▶ [Data for processing]
——————
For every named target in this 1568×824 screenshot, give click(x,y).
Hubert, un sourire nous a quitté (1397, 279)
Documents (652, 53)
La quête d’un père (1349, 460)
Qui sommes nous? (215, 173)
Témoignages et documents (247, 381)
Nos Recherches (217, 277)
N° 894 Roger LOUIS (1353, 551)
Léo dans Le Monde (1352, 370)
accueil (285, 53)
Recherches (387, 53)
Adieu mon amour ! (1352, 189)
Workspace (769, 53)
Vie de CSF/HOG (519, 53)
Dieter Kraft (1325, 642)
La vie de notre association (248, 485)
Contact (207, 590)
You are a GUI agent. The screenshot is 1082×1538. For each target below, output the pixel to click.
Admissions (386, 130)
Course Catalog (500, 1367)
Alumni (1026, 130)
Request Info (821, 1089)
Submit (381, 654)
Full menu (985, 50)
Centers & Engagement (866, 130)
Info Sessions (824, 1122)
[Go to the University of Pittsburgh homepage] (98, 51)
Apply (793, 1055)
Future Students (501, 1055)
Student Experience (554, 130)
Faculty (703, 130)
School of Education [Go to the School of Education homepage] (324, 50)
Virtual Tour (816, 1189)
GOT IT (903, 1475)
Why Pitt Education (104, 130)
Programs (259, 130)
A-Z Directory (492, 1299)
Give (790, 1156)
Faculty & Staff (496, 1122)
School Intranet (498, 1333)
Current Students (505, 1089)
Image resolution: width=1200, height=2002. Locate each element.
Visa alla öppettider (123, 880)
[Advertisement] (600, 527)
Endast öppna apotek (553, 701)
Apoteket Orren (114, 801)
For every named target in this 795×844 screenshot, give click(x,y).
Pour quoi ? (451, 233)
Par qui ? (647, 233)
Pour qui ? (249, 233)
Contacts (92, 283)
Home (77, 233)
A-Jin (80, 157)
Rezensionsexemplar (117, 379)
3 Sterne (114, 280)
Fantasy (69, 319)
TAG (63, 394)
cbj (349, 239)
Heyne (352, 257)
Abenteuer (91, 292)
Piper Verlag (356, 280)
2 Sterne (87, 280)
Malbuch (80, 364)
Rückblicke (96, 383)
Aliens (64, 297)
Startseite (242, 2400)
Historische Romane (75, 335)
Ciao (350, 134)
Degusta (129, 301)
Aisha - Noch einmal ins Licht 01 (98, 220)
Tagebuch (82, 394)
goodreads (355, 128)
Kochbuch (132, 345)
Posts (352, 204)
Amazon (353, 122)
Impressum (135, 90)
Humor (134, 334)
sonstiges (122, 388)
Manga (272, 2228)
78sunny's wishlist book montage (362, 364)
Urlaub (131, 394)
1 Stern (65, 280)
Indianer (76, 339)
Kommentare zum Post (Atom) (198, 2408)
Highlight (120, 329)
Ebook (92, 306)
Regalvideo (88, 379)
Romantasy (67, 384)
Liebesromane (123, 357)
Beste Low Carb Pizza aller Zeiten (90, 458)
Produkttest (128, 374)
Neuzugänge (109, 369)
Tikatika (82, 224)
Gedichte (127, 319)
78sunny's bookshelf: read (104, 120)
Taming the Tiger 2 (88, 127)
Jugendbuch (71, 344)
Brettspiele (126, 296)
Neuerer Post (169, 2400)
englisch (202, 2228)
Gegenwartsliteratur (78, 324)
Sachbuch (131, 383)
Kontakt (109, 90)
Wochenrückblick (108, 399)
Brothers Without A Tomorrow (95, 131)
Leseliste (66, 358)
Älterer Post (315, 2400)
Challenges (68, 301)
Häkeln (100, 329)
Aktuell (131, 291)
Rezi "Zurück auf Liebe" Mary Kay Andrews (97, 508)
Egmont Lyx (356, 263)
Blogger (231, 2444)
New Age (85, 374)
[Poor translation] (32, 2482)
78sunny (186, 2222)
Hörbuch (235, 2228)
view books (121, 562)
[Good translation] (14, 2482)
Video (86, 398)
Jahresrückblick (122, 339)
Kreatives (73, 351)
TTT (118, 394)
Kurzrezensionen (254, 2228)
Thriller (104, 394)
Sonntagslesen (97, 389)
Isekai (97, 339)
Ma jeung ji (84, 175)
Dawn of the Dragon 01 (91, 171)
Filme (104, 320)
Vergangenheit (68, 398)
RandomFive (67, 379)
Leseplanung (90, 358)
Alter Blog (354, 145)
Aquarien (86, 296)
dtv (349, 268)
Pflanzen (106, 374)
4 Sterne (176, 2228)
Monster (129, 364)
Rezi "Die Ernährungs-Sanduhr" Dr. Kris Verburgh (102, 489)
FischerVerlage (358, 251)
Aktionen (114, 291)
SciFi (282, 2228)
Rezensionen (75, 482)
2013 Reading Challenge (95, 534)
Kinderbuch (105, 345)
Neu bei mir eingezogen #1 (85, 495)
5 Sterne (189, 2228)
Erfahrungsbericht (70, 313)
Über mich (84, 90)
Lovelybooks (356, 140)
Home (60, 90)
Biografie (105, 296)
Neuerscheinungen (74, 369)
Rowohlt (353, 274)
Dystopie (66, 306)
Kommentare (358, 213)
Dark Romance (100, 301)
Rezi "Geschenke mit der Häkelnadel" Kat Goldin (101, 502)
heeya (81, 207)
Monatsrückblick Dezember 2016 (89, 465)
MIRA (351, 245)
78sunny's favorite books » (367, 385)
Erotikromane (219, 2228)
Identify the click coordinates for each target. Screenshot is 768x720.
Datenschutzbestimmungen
——————
▶ [Exercise prompt] Each entry above must be repeated exactly, with nothing dropped.

▶ [Answer for this exercise]
For every named target in this 1568×824 screenshot, give click(x,y).
Hubert, un sourire nous a quitté (1397, 279)
Documents (652, 53)
La quête d’un père (1349, 460)
Qui sommes nous? (215, 173)
Témoignages et documents (247, 381)
Nos Recherches (217, 277)
N° 894 Roger LOUIS (1353, 551)
Léo dans Le Monde (1352, 370)
accueil (285, 53)
Recherches (387, 53)
Adieu mon amour ! (1352, 189)
Workspace (769, 53)
Vie de CSF/HOG (519, 53)
Dieter Kraft (1325, 642)
La vie de notre association (248, 485)
Contact (207, 590)
You are a GUI agent. The screenshot is 1082×1538. For each target below, output the pixel to click.
Admissions (386, 130)
Course Catalog (500, 1367)
Alumni (1026, 130)
Request Info (821, 1089)
Submit (381, 654)
Full menu (985, 50)
Centers & Engagement (866, 130)
Info Sessions (824, 1122)
[Go to the University of Pittsburgh homepage] (98, 51)
Apply (793, 1055)
Future Students (501, 1055)
Student Experience (554, 130)
Faculty (703, 130)
School of Education [Go to the School of Education homepage] (324, 50)
Virtual Tour (816, 1189)
GOT IT (903, 1475)
Why Pitt Education (104, 130)
Programs (259, 130)
A-Z Directory (492, 1299)
Give (790, 1156)
Faculty & Staff (496, 1122)
School Intranet (498, 1333)
Current Students (505, 1089)
Image resolution: width=1200, height=2002. Locate each element.
Visa alla öppettider (123, 880)
[Advertisement] (600, 527)
Endast öppna apotek (553, 701)
Apoteket Orren (114, 801)
For every named target in this 795×844 screenshot, give click(x,y).
Pour quoi ? (451, 233)
Par qui ? (647, 233)
Pour qui ? (249, 233)
Contacts (92, 283)
Home (77, 233)
A-Jin (80, 157)
Rezensionsexemplar (117, 379)
3 Sterne (114, 280)
Fantasy (69, 319)
TAG (63, 394)
cbj (349, 239)
Heyne (352, 257)
Abenteuer (91, 292)
Piper Verlag (356, 280)
2 Sterne (87, 280)
Malbuch (80, 364)
Rückblicke (96, 383)
Aliens (64, 297)
Startseite (242, 2400)
Historische Romane (75, 335)
Ciao (350, 134)
Degusta (129, 301)
Aisha - Noch einmal ins Licht 01 (98, 220)
Tagebuch (82, 394)
goodreads (355, 128)
Kochbuch (132, 345)
Posts (352, 204)
Amazon (353, 122)
Impressum (135, 90)
Humor (134, 334)
sonstiges (122, 388)
Manga (272, 2228)
78sunny's wishlist book montage (362, 364)
Urlaub (131, 394)
1 Stern (65, 280)
Indianer (76, 339)
Kommentare zum Post (Atom) (198, 2408)
Highlight (120, 329)
Ebook (92, 306)
Regalvideo (88, 379)
Romantasy (67, 384)
Liebesromane (123, 357)
Beste Low Carb Pizza aller Zeiten (90, 458)
Produkttest (128, 374)
Neuzugänge (109, 369)
Tikatika (82, 224)
Gedichte (127, 319)
78sunny's bookshelf: read (104, 120)
Taming the Tiger 2 (88, 127)
Jugendbuch (71, 344)
Brettspiele (126, 296)
Neuerer Post (169, 2400)
englisch (202, 2228)
Gegenwartsliteratur (78, 324)
Sachbuch (131, 383)
Kontakt (109, 90)
Wochenrückblick (108, 399)
Brothers Without A Tomorrow (95, 131)
Leseliste (66, 358)
Älterer Post (315, 2400)
Challenges (68, 301)
Häkeln (100, 329)
Aktuell (131, 291)
Rezi "Zurück auf Liebe" Mary Kay Andrews (97, 508)
Egmont Lyx (356, 263)
Blogger (231, 2444)
New Age (85, 374)
[Poor translation] (32, 2482)
78sunny (186, 2222)
Hörbuch (235, 2228)
view books (121, 562)
[Good translation] (14, 2482)
Video (86, 398)
Jahresrückblick (122, 339)
Kreatives (73, 351)
TTT (118, 394)
Kurzrezensionen (254, 2228)
Thriller (104, 394)
Sonntagslesen (97, 389)
Isekai (97, 339)
Ma jeung ji (84, 175)
Dawn of the Dragon 01 (91, 171)
Filme (104, 320)
Vergangenheit (68, 398)
RandomFive (67, 379)
Leseplanung (90, 358)
Alter Blog (354, 145)
Aquarien (86, 296)
dtv (349, 268)
Pflanzen (106, 374)
4 Sterne (176, 2228)
Monster (129, 364)
Rezi "Die Ernährungs-Sanduhr" Dr. Kris Verburgh (102, 489)
FischerVerlage (358, 251)
Aktionen (114, 291)
SciFi (282, 2228)
Rezensionen (75, 482)
2013 Reading Challenge (95, 534)
Kinderbuch (105, 345)
Neu bei mir eingezogen #1 (85, 495)
5 Sterne (189, 2228)
Erfahrungsbericht (70, 313)
Über mich (84, 90)
Lovelybooks (356, 140)
Home (60, 90)
Biografie (105, 296)
Neuerscheinungen (74, 369)
Rowohlt (353, 274)
Dystopie (66, 306)
Kommentare (358, 213)
Dark Romance (100, 301)
Rezi "Geschenke mit der Häkelnadel" Kat Goldin (101, 502)
heeya (81, 207)
Monatsrückblick Dezember 2016 (89, 465)
MIRA (351, 245)
78sunny's favorite books » (367, 385)
Erotikromane (219, 2228)
Identify the click coordinates for each target. Screenshot is 768x720.
Datenschutzbestimmungen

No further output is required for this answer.